In addition to looking at Mifos-specific opportunities in Africa, I’m also trying to get a sense of what is needed to build a vibrant software industry here. That’s a big topic, and encompasses the need for both a strong investor ecosystem (especially more seed/angel investment) and some success stories to show tech entrepreneurs that there is a viable career path in software entrepreneurship.

Ultimately, though, building a strong software industry in Africa requires strong talent – both technical and business oriented – that can found and scale African companies that solve hard problems with great software. My initial glimpses into the software talent pool in Africa have turned up a few things:

  • Senior software talent – architects, senior developers, product managers, and the like – are vanishingly scarce in Ghana, Uganda, and Kenya (the three markets I’ve investigated)
  • There are plenty of young, energetic, and talented developers around but they rarely have deep experience in building and shipping software
  • Many of the most talented and experienced developers go for job security and good pay, and are locked up by banks and telcos (and are very hard to pry out of those jobs)
  • There are lots of incubators around, especially around East Africa, giving entrepreneurs a place to go and find community and in some cases find mentorship, learn at events, etc.
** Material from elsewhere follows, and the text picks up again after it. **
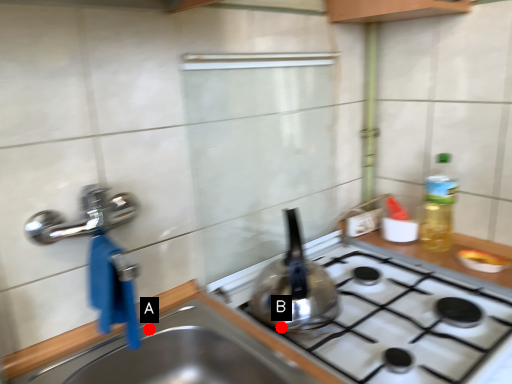 Question: Two points are circled on the image, labeled by A and B beside each circle. Among these points, which one is nearest to the camera?

Choices:
 (A) A is closer
 (B) B is closer

Answer: (B) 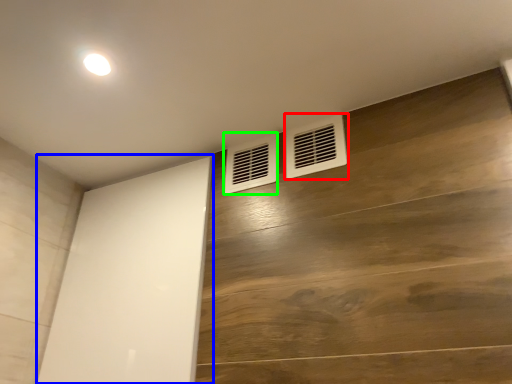 Question: Based on their relative distances, which object is farther from air conditioning (highlighted by a red box)? Choose from screen door (highlighted by a blue box) and air conditioning (highlighted by a green box).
What I’m not seeing – and hearing a need for – is deep, structured mentoring that builds skills and experience through daily contact with people who have built companies and products before and learned some of the tools and methodologies. It looks like some of the incubators – m:lab east africa, for example – are trying out some new approaches to tackle this problem, and I’m looking forward to learning more about how that works.

There are a couple of US-based models that have caught my eye as well:

  • The well-known Y Combinator approach combines seed funding (usually under $20,000 USD) with help that ranges from what to build, how to build it, and making deals with investors and/or acquirers. They help startups get incorporated properly and host investor days, dinners with speakers, and perhaps most importantly have a rich and active alumni community.
  • I’ve just run across MPOWER, and I’m finding their model super interesting. It’s high overhead (I’m guessing – need to talk to them to validate) but seems like a great model to think about replicating in Africa to augment the vibrant incubator community. Basically, MPOWER Ventures is a VC that focuses on empowering underserved populations. Their first portfolio company is MPOWER Labs, a combo of a shared R&D facility, shared company infrastructure, and a bunch of talented people who can work with multiple portfolio companies on both business and technology problems

The thing that I like – a lot – about the MPOWER model is that it brings together deep talent (often expensive) and amortizes that talent across a bunch of companies to reduce the cost profile for any given startup. I could see this working really well in Africa – imagine matching up an experienced CTO who has great architecture chops and a great product manager who knows how to ship software (not the same as writing code!) with 4-5 startups with great local product ideas, coding chops, and energy/passion for what they’re trying to build.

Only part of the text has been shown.